Her plan worked: Following its release in April, Strait’s Honky Tonk Time Machine became his 27th No. 1 on the Top Country Albums chart, and another in a long line of No. 1 albums (including seven in 2018) for UMG Nashville.
Mabe’s approach with Strait exemplifies why she’s one of Music City’s most respected industry voices: She proves that executives can be simultaneously shrewd and empathetic, attentive to analytics and data but focused first and foremost on artists and music. “Cindy is the quiet oracle,” says Keith Urban, whose Graffiti U was one of the albums Mabe helped top the chart last year. “She has her antenna tuned in to things I often can’t see at the time, but she proves time and time again to be spot on.” Or, as Dierks Bentley’s manager, Mary Hilliard Harrington, puts it: “She can cut through all the bullshit to the heart of any matter.”
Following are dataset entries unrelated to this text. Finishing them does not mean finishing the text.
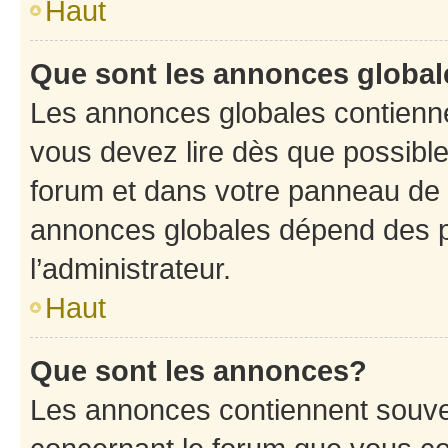
Haut
Que sont les annonces globa
Les annonces globales contienne
vous devez lire dès que possibl
forum et dans votre panneau de l’u
annonces globales dépend des p
l’administrateur.
Haut
Que sont les annonces?
Les annonces contiennent souve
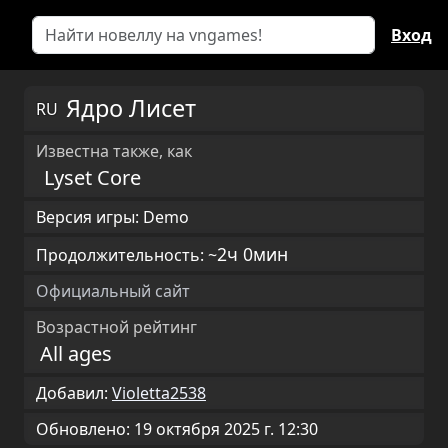
Вход
Ядро Лисет
RU
Известна также, как
Lyset Core
Версия игры: Demo
2ч 0мин
Продолжительность: ~
Официальный сайт
Возрастной рейтинг
All ages
Добавил:
Violetta2538
Обновлено: 19 октября 2025 г. 12:30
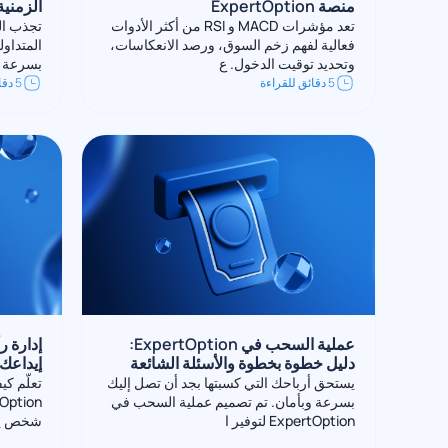
منصة ExpertOption
الزمنية ال
تعد مؤشرات MACD و RSI من أكثر الأدوات
فعالية لفهم زخم السوق، ورصد الانعكاسات،
المتداول
وتحديد توقيت الدخول. ع
بسرعة و
5 دقائق للقراءة
5 دقائق للقراءة
عملية السحب في ExpertOption:
إدارة 
دليل خطوة بخطوة والأسئلة الشائعة
إيداعك 
يستحق أرباحك التي كسبتها بجد أن تصل إليك
تعلّم كي
بسرعة وبأمان. تم تصميم عملية السحب في
ExpertOption لتوفير ا
شخص ير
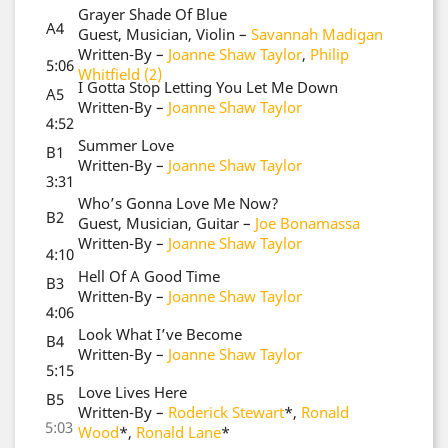
Grayer Shade Of Blue
A4
Guest, Musician, Violin
–
Savannah Madigan
Written-By
–
Joanne Shaw Taylor
,
Philip
5:06
Whitfield (2)
I Gotta Stop Letting You Let Me Down
A5
Written-By
–
Joanne Shaw Taylor
4:52
Summer Love
B1
Written-By
–
Joanne Shaw Taylor
3:31
Who’s Gonna Love Me Now?
B2
Guest, Musician, Guitar
–
Joe Bonamassa
Written-By
–
Joanne Shaw Taylor
4:10
Hell Of A Good Time
B3
Written-By
–
Joanne Shaw Taylor
4:06
Look What I’ve Become
B4
Written-By
–
Joanne Shaw Taylor
5:15
Love Lives Here
B5
Written-By
–
Roderick Stewart
*
,
Ronald
5:03
Wood
*
,
Ronald Lane
*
During the last 18 months, Mabe oversaw groundbreaking album launches for unconventional artists like Kacey Musgraves and Stapleton, Billboard’s top country artist of 2018; helped superstar Bryan retain his dominant position in the industry; took rising stars like Lauren Alaina and Jon Pardi to new chart heights; and broke such budding acts as Jordan Davis, Billboard’s top new country artist of 2018. Last year, UMG Nashville sold 4.8 million albums and garnered 12.1 million track downloads and 10.4 billion on-demand audio streams, adding up to a 2018 country market share of 26.73%, the most of any Nashville label.
But Mabe doesn’t measure success only by the numbers. “I am trying to build artists that make it into the Country Music Hall of Fame -- people who change culture and belief systems,” she says. “When that is your mission, it changes how you are playing the game.”
It’s a perspective that the 46-year-old Kernersville, N.C., native says helps her keep a level head in a fast-moving industry. “To be honest, my personal life is even crazier than this,” says the married mother of three kids, all 12 and under. “I am an introverted human being, so it is better for me to sit back and listen to what is happening so I can make a decision. It is how I was raised, frankly.”
After graduating from Belmont University in 1995, Mabe worked as promotion coordinator for Nashville’s RCA Label Group and eventually rose to product manager. In 2007, then-Capitol Records Nashville head Mike Dungan offered her the position of vp of marketing. Mabe, four months pregnant at the time, declined. But when he asked again five months later, she said yes -- and they soon forged a powerful partnership. Mabe says she and Dungan, now UMG Nashville’s chairman/CEO, are well-suited teammates because of their complementary styles: She’s the serious one; he’s the jokester. Says Mabe: “We bring the best out in each other.”